*** Opening SUPPLIED INFORMATION ***

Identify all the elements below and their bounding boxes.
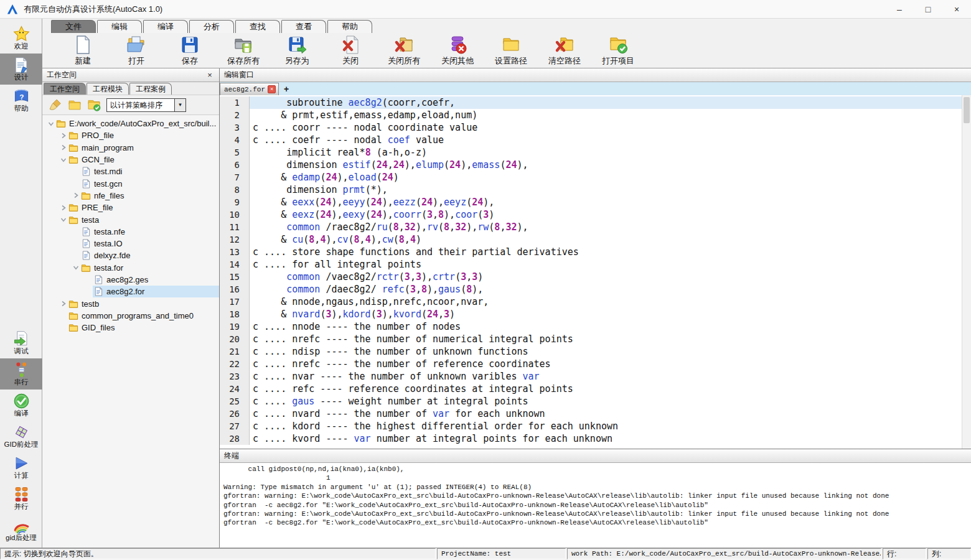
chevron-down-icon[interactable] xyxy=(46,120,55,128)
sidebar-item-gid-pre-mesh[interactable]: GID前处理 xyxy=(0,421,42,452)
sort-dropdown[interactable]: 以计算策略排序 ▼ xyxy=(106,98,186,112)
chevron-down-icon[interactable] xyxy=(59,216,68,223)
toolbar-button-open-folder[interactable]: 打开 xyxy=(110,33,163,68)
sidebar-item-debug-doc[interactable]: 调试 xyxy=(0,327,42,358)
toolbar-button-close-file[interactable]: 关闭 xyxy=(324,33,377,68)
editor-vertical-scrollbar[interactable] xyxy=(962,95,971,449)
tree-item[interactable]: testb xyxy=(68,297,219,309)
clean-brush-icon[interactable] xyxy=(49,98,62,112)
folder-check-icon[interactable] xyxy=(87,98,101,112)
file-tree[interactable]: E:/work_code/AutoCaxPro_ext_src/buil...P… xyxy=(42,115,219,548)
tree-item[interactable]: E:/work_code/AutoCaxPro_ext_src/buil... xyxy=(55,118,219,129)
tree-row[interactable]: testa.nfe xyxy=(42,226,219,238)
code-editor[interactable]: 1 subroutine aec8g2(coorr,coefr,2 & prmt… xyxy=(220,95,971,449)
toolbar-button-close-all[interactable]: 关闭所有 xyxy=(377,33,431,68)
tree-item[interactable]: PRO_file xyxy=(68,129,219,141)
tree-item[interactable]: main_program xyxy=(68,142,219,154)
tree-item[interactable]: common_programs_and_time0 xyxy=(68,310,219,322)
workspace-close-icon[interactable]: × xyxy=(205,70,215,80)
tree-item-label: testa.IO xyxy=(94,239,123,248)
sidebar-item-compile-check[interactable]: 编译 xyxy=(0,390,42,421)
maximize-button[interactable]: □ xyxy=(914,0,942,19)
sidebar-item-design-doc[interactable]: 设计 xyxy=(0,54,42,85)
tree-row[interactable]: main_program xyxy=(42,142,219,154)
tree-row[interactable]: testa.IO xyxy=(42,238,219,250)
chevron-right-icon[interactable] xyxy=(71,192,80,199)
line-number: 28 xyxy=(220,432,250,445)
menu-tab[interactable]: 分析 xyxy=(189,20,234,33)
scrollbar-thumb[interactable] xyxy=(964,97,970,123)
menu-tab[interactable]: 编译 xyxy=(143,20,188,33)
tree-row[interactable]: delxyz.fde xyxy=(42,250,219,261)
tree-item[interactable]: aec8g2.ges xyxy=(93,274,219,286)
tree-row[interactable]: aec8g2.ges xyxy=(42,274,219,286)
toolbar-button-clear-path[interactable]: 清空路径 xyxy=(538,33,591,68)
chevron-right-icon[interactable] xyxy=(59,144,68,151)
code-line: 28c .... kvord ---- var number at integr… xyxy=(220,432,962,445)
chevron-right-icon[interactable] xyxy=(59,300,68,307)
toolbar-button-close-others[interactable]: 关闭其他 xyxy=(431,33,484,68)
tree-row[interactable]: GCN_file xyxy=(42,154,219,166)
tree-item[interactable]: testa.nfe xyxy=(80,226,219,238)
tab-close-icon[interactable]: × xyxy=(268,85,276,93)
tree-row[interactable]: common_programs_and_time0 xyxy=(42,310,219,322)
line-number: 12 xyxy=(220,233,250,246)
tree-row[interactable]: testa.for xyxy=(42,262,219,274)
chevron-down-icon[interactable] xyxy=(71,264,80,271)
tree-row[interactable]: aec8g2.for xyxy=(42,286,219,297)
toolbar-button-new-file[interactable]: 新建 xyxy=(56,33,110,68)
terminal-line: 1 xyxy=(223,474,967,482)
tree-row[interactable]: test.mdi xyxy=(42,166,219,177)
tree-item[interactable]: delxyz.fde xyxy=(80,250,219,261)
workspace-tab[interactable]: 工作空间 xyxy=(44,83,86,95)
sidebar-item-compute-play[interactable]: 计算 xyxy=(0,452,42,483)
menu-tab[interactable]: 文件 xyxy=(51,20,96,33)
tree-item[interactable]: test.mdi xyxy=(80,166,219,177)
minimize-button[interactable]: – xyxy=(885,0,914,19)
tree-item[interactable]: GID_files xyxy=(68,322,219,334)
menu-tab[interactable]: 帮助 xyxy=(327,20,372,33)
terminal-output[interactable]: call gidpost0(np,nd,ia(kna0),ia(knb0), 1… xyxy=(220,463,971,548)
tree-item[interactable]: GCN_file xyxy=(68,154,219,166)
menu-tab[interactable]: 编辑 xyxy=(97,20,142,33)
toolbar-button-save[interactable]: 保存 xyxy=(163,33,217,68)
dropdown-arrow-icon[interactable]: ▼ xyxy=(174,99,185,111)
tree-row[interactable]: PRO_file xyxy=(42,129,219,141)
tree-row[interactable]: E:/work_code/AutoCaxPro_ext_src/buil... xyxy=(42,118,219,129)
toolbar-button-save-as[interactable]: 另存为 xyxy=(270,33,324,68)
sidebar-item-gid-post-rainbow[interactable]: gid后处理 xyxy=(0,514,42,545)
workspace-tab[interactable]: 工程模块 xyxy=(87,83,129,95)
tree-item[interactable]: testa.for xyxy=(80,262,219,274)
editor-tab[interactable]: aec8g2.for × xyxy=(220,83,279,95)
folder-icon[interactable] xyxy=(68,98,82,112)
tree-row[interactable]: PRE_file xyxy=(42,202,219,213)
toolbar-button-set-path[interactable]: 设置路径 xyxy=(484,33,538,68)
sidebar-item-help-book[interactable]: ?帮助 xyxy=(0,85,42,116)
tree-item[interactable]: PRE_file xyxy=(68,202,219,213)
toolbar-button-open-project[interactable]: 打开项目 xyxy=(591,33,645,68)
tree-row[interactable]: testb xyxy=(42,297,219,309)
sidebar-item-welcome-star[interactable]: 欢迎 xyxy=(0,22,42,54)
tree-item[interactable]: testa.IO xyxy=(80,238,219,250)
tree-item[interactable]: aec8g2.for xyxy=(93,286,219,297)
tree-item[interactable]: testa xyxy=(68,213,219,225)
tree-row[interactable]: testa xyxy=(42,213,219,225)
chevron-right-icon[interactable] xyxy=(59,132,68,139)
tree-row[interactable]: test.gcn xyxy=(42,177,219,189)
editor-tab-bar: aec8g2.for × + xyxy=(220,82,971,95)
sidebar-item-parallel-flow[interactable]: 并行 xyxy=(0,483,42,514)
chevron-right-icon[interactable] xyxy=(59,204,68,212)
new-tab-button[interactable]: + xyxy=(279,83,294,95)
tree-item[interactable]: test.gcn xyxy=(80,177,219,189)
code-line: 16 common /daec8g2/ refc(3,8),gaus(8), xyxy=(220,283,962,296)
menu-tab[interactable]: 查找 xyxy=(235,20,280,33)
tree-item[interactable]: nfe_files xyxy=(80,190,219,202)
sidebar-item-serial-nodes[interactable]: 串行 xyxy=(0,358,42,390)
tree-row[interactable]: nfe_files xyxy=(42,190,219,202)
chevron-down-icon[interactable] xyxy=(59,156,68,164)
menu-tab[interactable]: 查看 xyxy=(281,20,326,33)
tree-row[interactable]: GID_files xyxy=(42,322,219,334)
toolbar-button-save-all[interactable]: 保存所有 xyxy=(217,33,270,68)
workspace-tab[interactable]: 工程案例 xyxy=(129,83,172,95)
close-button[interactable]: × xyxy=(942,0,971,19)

*** Closing SUPPLIED INFORMATION ***
*** Opening SUPPLIED INFORMATION ***

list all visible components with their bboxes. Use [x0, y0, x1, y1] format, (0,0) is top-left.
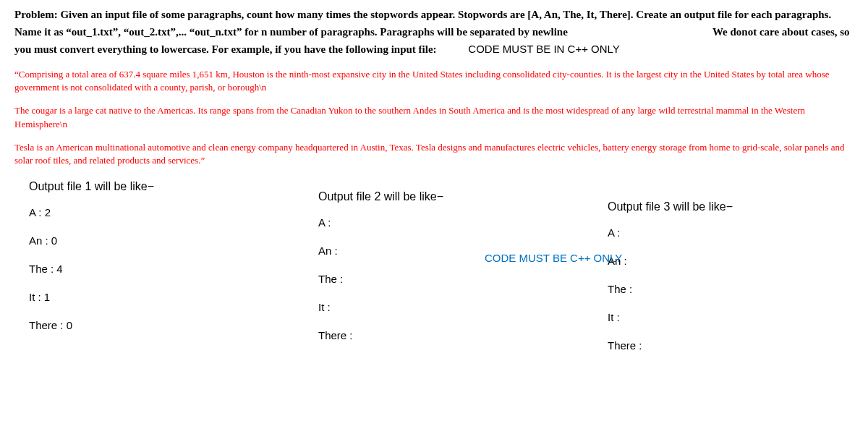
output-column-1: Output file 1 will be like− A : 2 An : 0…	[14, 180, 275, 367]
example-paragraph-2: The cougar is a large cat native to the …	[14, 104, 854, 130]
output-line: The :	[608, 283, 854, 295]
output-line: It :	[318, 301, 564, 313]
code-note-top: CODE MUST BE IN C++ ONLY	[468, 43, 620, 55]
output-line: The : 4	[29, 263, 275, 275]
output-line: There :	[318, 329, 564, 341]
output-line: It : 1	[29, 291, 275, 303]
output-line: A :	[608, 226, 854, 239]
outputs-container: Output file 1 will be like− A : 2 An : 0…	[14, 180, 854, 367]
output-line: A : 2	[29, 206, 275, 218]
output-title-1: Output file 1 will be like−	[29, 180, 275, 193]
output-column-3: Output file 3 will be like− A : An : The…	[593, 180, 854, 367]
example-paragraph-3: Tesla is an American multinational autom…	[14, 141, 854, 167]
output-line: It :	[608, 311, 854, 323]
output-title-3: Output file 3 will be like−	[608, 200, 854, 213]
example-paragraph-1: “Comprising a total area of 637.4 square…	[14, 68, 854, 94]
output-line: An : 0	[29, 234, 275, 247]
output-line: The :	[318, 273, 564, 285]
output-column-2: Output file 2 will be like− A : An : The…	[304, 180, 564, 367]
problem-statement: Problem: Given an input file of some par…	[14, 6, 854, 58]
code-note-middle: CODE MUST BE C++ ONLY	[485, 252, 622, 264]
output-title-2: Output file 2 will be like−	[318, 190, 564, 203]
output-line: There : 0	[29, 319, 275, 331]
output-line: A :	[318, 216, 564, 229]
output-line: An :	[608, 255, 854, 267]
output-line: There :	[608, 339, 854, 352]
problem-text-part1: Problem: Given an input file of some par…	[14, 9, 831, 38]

*** Closing SUPPLIED INFORMATION ***

The answer must be every line of the data that holds the word "like".

_ANSWER SECTION:_
output-column-1: Output file 1 will be like− A : 2 An : 0…	[14, 180, 275, 367]
outputs-container: Output file 1 will be like− A : 2 An : 0…	[14, 180, 854, 367]
output-title-1: Output file 1 will be like−	[29, 180, 275, 193]
output-column-3: Output file 3 will be like− A : An : The…	[593, 180, 854, 367]
output-title-3: Output file 3 will be like−	[608, 200, 854, 213]
output-column-2: Output file 2 will be like− A : An : The…	[304, 180, 564, 367]
output-title-2: Output file 2 will be like−	[318, 190, 564, 203]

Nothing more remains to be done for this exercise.